三宅裕司:演じている最中に役柄ではない三宅裕司がふと出てきてもいいし、台本にはない時事ネタをちょっと挟んでみてもいいんです。それが笑わすためのものならば。で、ワーッと笑いが増えたところから、また何事もなかったようにストーリーに戻って、最後の感動まで持っていく。笑いってすごいんですよ。ワーッと爆笑すると、脳がすごく柔らかくなるんです。そうするとずっとシリアスで通すより、最後の感動がより大きなものになる。脳が柔らかくなることで感情を出しやすくなるんでしょうね。
そんな効能が笑いにあったとは!
三宅裕司:あと、カッコ良さや粋なところと、カッコ悪さの落差で笑わすっていうのも特徴かもしれないですね。音楽はあくまでもカッコ良く、レベルの高いダンスで魅せる。アクションもそう。でも、登場人物はすごくカッコ悪いドジなやつっていう(笑)。逆にドジでカッコ悪いやつが、歌い出したらすごくカッコいいとか。そうした落差の大きさを求めているのも東京喜劇です。
そうした落差って、人間くささとは違うのでしょうか。
三宅裕司:ちょっと違うかな。カッコつけているのが本当にカッコいい場合もありますけど、次に来るカッコ悪さを引き立たせるためにわざとカッコ良くしているところが東京喜劇にはありますから。もちろん人間くさい部分もあるんですけど、あくまで計算された落差ですよね。そういう意味では、人間くさいというよりむしろ詐欺師みたいな(笑)。オチのためのフリっていう部分がすごく大事になってくるんです。そこはやっぱり喜劇ですから。
モチベーションはカーテンコール
それにしても46年もの間、立ち止まることなく続けてこられたというのが本当にすごいですよね。もうやめてしまおうと思われたことはありませんでしたか。

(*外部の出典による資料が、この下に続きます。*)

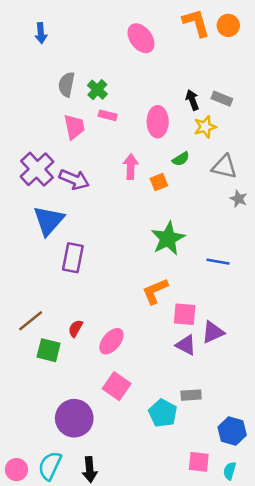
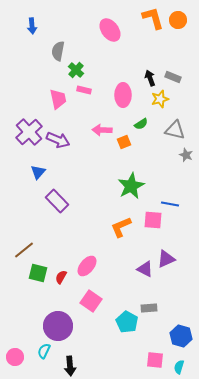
gray semicircle: (67, 84) -> (58, 51), moved
pink arrow: (131, 167) -> (102, 130), turned -90
blue triangle: (49, 221) -> (38, 172), size x0.6
purple rectangle: (73, 258) -> (57, 201), turned -55
pink square: (185, 314) -> (153, 220), moved
red semicircle: (76, 328) -> (61, 277), moved
cyan semicircle: (50, 466) -> (44, 351), moved, size x0.7
pink circle: (16, 470) -> (15, 357), moved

三宅裕司:いや、ありましたよ。劇団の名を上げるために芸能界でコント番組とかやり始めたんですけど、そのうちコント番組の企画が通らなくなって、そのあと司会者になったんです。でも、やってみたら司会者も面白くて。で、司会の話がどんどんくるようになってテレビに出続けなきゃならなくなったときに「あれ? このまま俺、司会でずっとテレビに出ていたら、劇団はどうなるんだろう?」って思ったんですよね。実際、劇団に費やす時間がなくなってきていましたし、これじゃあ劇団員に申し訳ないな、やめたほうがいいのかなって頭をよぎったことはありました。
それでも、やめなかったのは……。
三宅裕司:なんででしょうね? 明確な理由はないですけど、やめようと思ったらいつでもやめられるって思ったからかな。だったら、もうちょっと頑張ってみようぜって。旗揚げメンバーが一生懸命フォローしてくれたっていうのもありますけどね。その人たちに報いなきゃいけない、だから劇団を続けなきゃっていう気持ちもあったと思います。
とはいえ、毎年、新しい作品を作り上げて上演し続けるって並大抵の情熱ではなし得ないですよね。三宅さんのモチベーション、その源泉が知りたいです。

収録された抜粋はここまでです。